Multicore Performance Analysis
| How to predict performance of a multicore real-time embedded system? |
| Multicore Performance Analysis |
- Multicore real-time system architecting and optimization for performance, low-power and cost
System architects are in charge of making crucial decisions that impact the whole project. They analyze system specifications and make design choices in terms of system architecture, hardware/software partitioning and system dimensioning. Thanks to past experiences, they have built a strong expertise in their application domain and worked on various projects. Traditionally, architects have been relying on experience, spreadsheet calculations and "gut feeling" in order to establish new or derivative architectures.
Wrong architecture choices made very early can have dramatic consequences on projects. Systems are all different and increasingly complex, integrating new technologies and functions. It's more and more difficult to handle them without computer-aided modeling and simulation that give a dynamic view on systems that spreadsheets can't deliver. In addition, system architects deal with two distinct but complementary parts, hardware and software, usually developed by two separate teams, with their own practices and tools. As architects pass on their work to engineers who develop the system, the probability that designers introduce errors or deviate from the original vision is high. Explicit and complete executable specifications that can be easily shared and analyzed, with test cases that can be reused to validate the design, ensure correct interpretation and implementation of the design intent.
- Improving productivity
- Simplifying multicore application decomposition
- Processes and inter-process communications & synchronization
- Graphical model = implementation blueprint
- Guiding embedded designers
- Providing execution time budgets for algorithms development
- Reducing risks
- Avoiding potential real-time problems ahead-of-time
- Even before HW and SW availability
- Deadlocks, race conditions, CPU starvation, etc.

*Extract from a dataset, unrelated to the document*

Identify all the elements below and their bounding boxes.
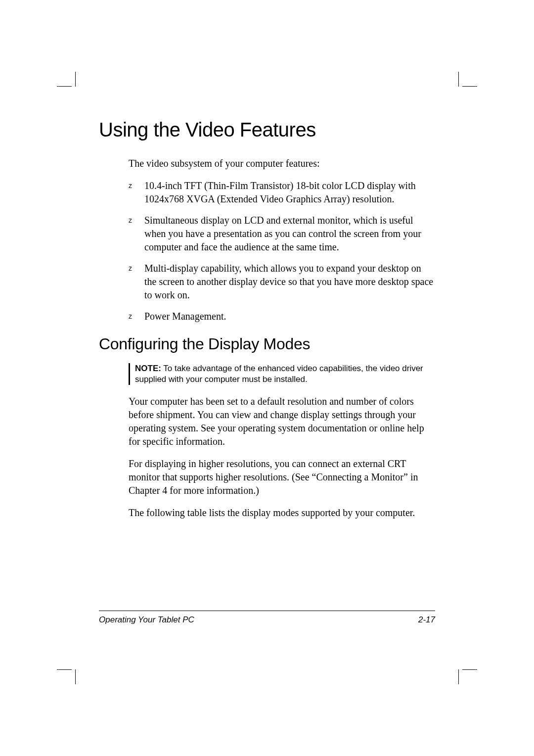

- Reducing project cancellations and delays
- Optimizing end-product
- Flexible architecture exploration free of any limitations
- Finding optimal architecture for parallel execution
- Tasks allocation, CPU loads, communications topolgy
- Tradeoff between performance and other requirements
- Memory footprint, power, cost
Low-power is the #1 challenge of embedded devices and chips design, for technical and business but also environmental reasons. New designs, in all application domains, have to be optimized for low power or they will fail. Unfortunately, power issues are too often passed-on from one stage of the design to the next, until physical designers hit the wall. In addition, power modeling and analysis is usually done separately from other design aspects: functionality, timing, performance, cost, area.
It's proven that power optimization has the largest impact at the architectural design stage, by far. 80% of total power optimization can be achieved at the architecture stage, while all other stages (system design, IC design, physical design) only count for 20% of potential power optimizations altogether. The power impact from one high-level architecture to another, including HW/SW partitioning, can be as much as 10 to 20x.
In addition, system architecting is efficient only if design parameters are taken into account all at once. Optimizing power separately from performance, cost or area doesn't make sense. Meeting the power specification but missing the timing requirements or not being able to deliver the expected functionality doesn't work either.
CoFluent Studio is the only system-level environment that allows users to create and simulate models including all aspects of the design: behavior, time budgets, application & platform architecture, HW/SW partitioning, interfaces, multicore & multitasking, communications & topologies, performance (latency, bandwidth), load (resource utilization ratio), cost, memory footprint, and power requirements. It allows users to associate static (representing powered-on needs + leakage) and dynamic (when a component is running) power laws to any application or platform-level activity (computation or communication) and component, and to partition the architecture into different power islands/domains. As the model provides a complete and dynamic picture of the system's structure and execution, power laws can be defined as simple C equations based on any other design parameters such as the load, speed or state of any element. More complex power models, either proprietary or computed through third-party tools, can also be plugged into the simulation through a dedicated API. Then CoFluent Studio computes all power laws step by step during simulation and is capable of giving a complete view of the system's power activity, globally or for each constituting element, including min, max and average power consumption values and dynamic power consumption profiles (against simulation time).